After conducting workforce engagement surveys for members of the BEDC community (and several other large organizations both here and abroad), I have learned a few things over the past decade:

  1. People want to be asked what they think.
  2. They want to know you’re listening.
  3. They’ll even help you figure out how to make things better.

And, with the advent of the millennials joining the workforce, I’ve learned something else:

  1. People want to tell you what they think right NOW. And, they want to know they are heard NOW… not at the annual performance review, nor at next quarter’s staff meeting. Instant feedback. Instant engagement.

There is also something else I’ve observed that’s worth noting. When it comes to the topic of feedback, scientists and engineers differ from other work groups. They are often negative in their response, but not because they are a pessimistic lot. Rather, they are wired for perfection. It is part of their DNA – there is always room for improvement. Always.

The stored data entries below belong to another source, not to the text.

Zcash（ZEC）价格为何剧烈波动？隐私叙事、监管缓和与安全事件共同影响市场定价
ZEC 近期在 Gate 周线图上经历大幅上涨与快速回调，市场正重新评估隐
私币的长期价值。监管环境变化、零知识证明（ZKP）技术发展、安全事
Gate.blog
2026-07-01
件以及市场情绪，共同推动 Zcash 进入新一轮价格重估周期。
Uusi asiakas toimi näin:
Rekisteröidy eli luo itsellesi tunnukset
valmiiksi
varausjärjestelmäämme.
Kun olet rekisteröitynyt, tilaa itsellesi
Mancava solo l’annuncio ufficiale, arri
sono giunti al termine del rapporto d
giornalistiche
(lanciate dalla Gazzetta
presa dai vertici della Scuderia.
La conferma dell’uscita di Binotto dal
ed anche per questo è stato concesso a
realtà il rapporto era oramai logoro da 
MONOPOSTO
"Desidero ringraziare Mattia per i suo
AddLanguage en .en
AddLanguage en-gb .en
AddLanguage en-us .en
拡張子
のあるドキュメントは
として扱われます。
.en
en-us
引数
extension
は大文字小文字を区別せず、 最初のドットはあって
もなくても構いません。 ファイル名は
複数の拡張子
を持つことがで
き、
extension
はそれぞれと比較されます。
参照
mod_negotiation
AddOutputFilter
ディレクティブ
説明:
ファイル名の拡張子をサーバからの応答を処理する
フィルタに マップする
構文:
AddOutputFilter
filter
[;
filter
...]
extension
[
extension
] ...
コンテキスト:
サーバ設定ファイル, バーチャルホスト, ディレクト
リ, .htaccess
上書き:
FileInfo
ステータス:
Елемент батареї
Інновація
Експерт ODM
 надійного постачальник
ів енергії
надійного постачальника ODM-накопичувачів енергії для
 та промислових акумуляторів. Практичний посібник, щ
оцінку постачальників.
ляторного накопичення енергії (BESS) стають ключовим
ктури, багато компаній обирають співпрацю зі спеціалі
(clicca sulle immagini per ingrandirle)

Today’s technology has produced tools to help gauge your team’s perspective – even the views of your staunchest scientist and engineer critic. Engagement surveys certainly remain a great option. They are effective, especially if your company can be benchmarked against other, similar companies during the same period.

But there is also another tool in the digital workplace to consider – the pulse survey. Like an engagement survey, it is anonymous and it is automated for convenient access. But, unlike an “across the neighborhood” approach of engagement benchmarking surveys, the pulse survey is based on real-time reporting. It captures a wealth of data because it is always on.

A pulse survey should not be confused with online polling where a specific question is asked and raters click one of several pre-populated responses. It is also not the same thing as the 1980’s “suggestion box” located in the break room where, by and large, it was a receptacle for employees requesting better snacks.

A pulse survey is instantaneous and unfiltered. It is a tool that can gauge employees’ views and moods. More importantly, because it is a digital tool, it can gather actionable, real-time data synthesizing and presenting it in a way that can help the HR team build a healthy culture. It is increasingly becoming a way to ask what people think, to let them know you’re listening, and even as a mechanism to ask for their help when it comes to implementing change.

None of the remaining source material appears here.